Document structure recognition data
»»
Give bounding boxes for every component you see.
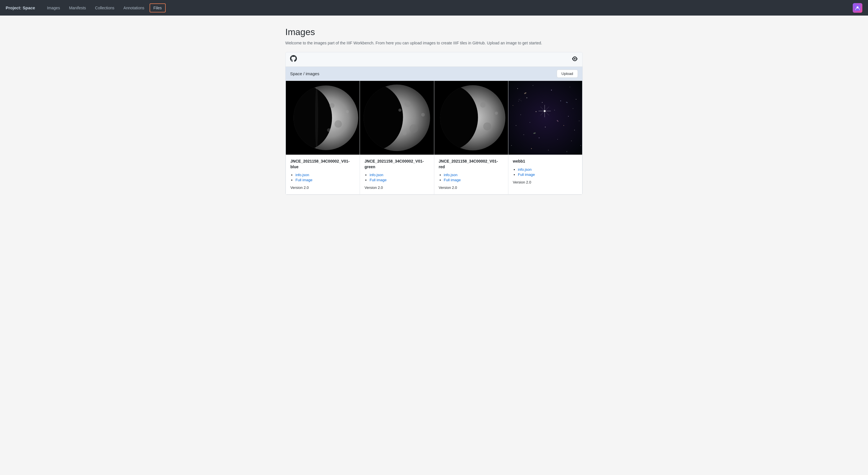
full-image-link[interactable]: Full image <box>444 178 461 182</box>
image-links: info.json Full image <box>290 172 355 182</box>
upload-button[interactable]: Upload <box>557 69 578 78</box>
image-thumbnail <box>286 81 360 155</box>
image-links: info.json Full image <box>365 172 429 182</box>
svg-point-17 <box>402 131 407 135</box>
image-name: webb1 <box>513 159 578 164</box>
svg-point-26 <box>476 129 480 134</box>
image-card: webb1 info.json Full image Version 2.0 <box>508 81 582 194</box>
svg-point-51 <box>538 137 539 138</box>
nav-item-files[interactable]: Files <box>150 3 166 12</box>
image-name: JNCE_2021158_34C00002_V01-green <box>365 159 429 170</box>
svg-point-44 <box>579 121 579 121</box>
nav-item-annotations[interactable]: Annotations <box>120 3 149 12</box>
github-panel-header <box>285 52 583 67</box>
info-json-link[interactable]: info.json <box>370 173 383 177</box>
svg-point-52 <box>557 139 558 140</box>
image-thumbnail <box>434 81 508 155</box>
svg-point-69 <box>520 100 520 100</box>
svg-point-24 <box>480 102 486 108</box>
nav-item-collections[interactable]: Collections <box>91 3 118 12</box>
svg-point-47 <box>545 127 546 128</box>
image-version: Version 2.0 <box>365 186 429 190</box>
full-image-link[interactable]: Full image <box>296 178 312 182</box>
svg-point-34 <box>576 99 576 99</box>
svg-point-38 <box>560 101 561 101</box>
image-version: Version 2.0 <box>439 186 503 190</box>
svg-point-53 <box>571 140 572 141</box>
main-content: Images Welcome to the images part of the… <box>279 15 589 206</box>
svg-point-31 <box>533 85 533 86</box>
image-thumbnail <box>508 81 582 155</box>
svg-rect-29 <box>508 81 582 155</box>
image-card-body: webb1 info.json Full image Version 2.0 <box>508 155 582 194</box>
info-json-link[interactable]: info.json <box>518 167 531 171</box>
image-links: info.json Full image <box>439 172 503 182</box>
navbar-brand: Project: Space <box>6 5 35 10</box>
github-icon <box>290 55 297 64</box>
page-title: Images <box>285 27 583 37</box>
svg-point-37 <box>542 102 542 103</box>
image-grid: JNCE_2021158_34C00002_V01-blue info.json… <box>285 81 583 194</box>
svg-point-33 <box>570 87 570 87</box>
full-image-link[interactable]: Full image <box>518 172 535 177</box>
image-version: Version 2.0 <box>513 180 578 184</box>
path-bar: Space / images Upload <box>285 67 583 81</box>
image-name: JNCE_2021158_34C00002_V01-blue <box>290 159 355 170</box>
svg-point-35 <box>513 105 513 106</box>
svg-point-48 <box>563 125 564 126</box>
repo-path: Space / images <box>290 71 319 76</box>
svg-point-9 <box>346 110 349 113</box>
image-card-body: JNCE_2021158_34C00002_V01-red info.json … <box>434 155 508 194</box>
svg-point-10 <box>315 85 318 150</box>
svg-point-57 <box>548 150 549 150</box>
eye-icon[interactable] <box>572 56 578 63</box>
info-json-link[interactable]: info.json <box>296 173 309 177</box>
image-name: JNCE_2021158_34C00002_V01-red <box>439 159 503 170</box>
svg-point-39 <box>572 108 573 109</box>
svg-point-41 <box>535 111 536 112</box>
page-description: Welcome to the images part of the IIIF W… <box>285 41 583 45</box>
image-card-body: JNCE_2021158_34C00002_V01-green info.jso… <box>360 155 434 194</box>
svg-point-6 <box>330 103 335 108</box>
svg-point-72 <box>521 101 521 101</box>
full-image-link[interactable]: Full image <box>370 178 386 182</box>
svg-point-7 <box>335 120 342 128</box>
nav-item-manifests[interactable]: Manifests <box>65 3 90 12</box>
svg-point-8 <box>327 128 331 132</box>
image-links: info.json Full image <box>513 167 578 177</box>
svg-point-56 <box>531 148 531 149</box>
image-card: JNCE_2021158_34C00002_V01-blue info.json… <box>286 81 360 194</box>
svg-point-50 <box>523 135 524 135</box>
svg-point-58 <box>566 151 567 152</box>
svg-point-19 <box>398 108 402 112</box>
svg-point-55 <box>511 145 512 146</box>
image-card-body: JNCE_2021158_34C00002_V01-blue info.json… <box>286 155 360 194</box>
svg-point-46 <box>530 122 530 123</box>
svg-point-27 <box>495 112 498 115</box>
svg-point-16 <box>410 124 418 133</box>
svg-point-36 <box>526 97 527 98</box>
image-card: JNCE_2021158_34C00002_V01-green info.jso… <box>360 81 434 194</box>
svg-point-43 <box>568 116 568 117</box>
nav-item-images[interactable]: Images <box>43 3 64 12</box>
navbar: Project: Space Images Manifests Collecti… <box>0 0 868 15</box>
svg-point-45 <box>516 125 516 126</box>
nav-items: Images Manifests Collections Annotations… <box>43 3 166 12</box>
svg-point-30 <box>517 88 518 89</box>
svg-point-42 <box>554 110 555 110</box>
svg-point-18 <box>421 113 425 117</box>
image-thumbnail <box>360 81 434 155</box>
github-panel: Space / images Upload <box>285 52 583 195</box>
image-card: JNCE_2021158_34C00002_V01-red info.json … <box>434 81 508 194</box>
svg-point-49 <box>574 130 575 130</box>
image-version: Version 2.0 <box>290 186 355 190</box>
svg-point-71 <box>521 99 521 99</box>
svg-point-15 <box>405 101 411 107</box>
svg-point-32 <box>551 90 552 91</box>
info-json-link[interactable]: info.json <box>444 173 458 177</box>
svg-point-54 <box>581 145 581 146</box>
svg-point-40 <box>520 115 521 115</box>
svg-point-25 <box>483 122 491 130</box>
avatar[interactable] <box>853 3 862 13</box>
««
Work task
Lines above that include the string "Manifests" need to be copied.

Response below
nav-item-manifests[interactable]: Manifests <box>65 3 90 12</box>
navbar: Project: Space Images Manifests Collecti… <box>0 0 868 15</box>
nav-items: Images Manifests Collections Annotations… <box>43 3 166 12</box>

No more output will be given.